Craig Unger has done a terrific job in this book, of exposing the conflicted loyalties of President George W. Bush. Unger exposes the financial dealings of Bush, from his days as a failed business man, running Harken, a company that was bailed out of bankruptcy by the Saudi royal family, to his days as one of the most unpopular presidents in US history, smoking cigars on the Whitehouse balcony with the Saudi amabassador, whilst the Pentagon smoldered in the distance, after 9/11.
If you have watched Fahrenheit 9/11, you will have seen Craig Unger interviewed and some of his material from this book used in that film. Obviously, this book goes in to far more detail than Michael Moore's film does.
Unger's book can be considered as a selective biography of Bush, focusing primarily on his business history, such as the above-mentioned Harken and Arbusto (emphasise the 'bust' in pronounciation).

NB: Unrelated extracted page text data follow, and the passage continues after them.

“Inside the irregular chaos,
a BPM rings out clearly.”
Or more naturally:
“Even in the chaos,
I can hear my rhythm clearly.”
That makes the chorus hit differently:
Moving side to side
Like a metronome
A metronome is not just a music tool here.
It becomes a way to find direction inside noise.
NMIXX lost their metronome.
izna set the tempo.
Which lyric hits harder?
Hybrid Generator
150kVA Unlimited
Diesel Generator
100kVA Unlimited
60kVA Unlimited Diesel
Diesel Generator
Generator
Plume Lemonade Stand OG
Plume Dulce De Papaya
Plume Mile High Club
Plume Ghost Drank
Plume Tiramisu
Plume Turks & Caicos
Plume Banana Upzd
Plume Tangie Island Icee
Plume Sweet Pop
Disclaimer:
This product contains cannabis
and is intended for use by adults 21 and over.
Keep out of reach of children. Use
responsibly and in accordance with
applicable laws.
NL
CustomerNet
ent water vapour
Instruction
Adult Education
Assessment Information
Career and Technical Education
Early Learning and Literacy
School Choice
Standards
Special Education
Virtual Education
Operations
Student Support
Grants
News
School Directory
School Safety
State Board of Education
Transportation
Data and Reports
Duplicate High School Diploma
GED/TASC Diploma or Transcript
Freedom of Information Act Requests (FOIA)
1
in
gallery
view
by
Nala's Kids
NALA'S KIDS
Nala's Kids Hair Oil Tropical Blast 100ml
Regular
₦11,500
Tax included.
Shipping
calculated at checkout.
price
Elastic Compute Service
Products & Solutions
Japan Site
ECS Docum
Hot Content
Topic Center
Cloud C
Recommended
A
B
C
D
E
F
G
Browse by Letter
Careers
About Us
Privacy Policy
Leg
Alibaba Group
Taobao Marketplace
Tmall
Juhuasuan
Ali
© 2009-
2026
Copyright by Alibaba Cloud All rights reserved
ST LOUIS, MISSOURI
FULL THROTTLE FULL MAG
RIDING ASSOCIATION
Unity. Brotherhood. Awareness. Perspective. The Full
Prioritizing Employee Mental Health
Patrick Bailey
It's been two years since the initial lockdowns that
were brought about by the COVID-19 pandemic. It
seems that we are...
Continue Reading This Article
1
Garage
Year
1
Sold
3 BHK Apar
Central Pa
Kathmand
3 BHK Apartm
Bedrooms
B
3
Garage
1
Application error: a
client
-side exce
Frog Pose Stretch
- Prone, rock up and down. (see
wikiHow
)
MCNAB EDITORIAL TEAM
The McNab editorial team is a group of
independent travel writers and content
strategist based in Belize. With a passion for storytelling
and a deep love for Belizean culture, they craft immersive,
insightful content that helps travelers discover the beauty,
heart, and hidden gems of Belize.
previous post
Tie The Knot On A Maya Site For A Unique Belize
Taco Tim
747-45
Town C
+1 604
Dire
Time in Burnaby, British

Of particular attention to readers should be the Carlyle group, a multi-tentacled investment group that counts among its members George H. W. Bush and members of the Bin Laden family. The Carlyle group has investments in US defense companies, so it could be argued that one of the economic benificaries of Osama Bin Laden's attacks on 9/11 were members of his own family.
This book also details how members of the Bin Laden family were allowed to fly out of the US without being questioned by the FBI, shortly after the 9/11 attacks, in contravention of the no-fly policy.
Craig Unger's book is well written and the evidence documented in it is well presented. This book is a must-read for anyone with an interest in the hidden influences on George W. Bush's foreign policy in the Middle East.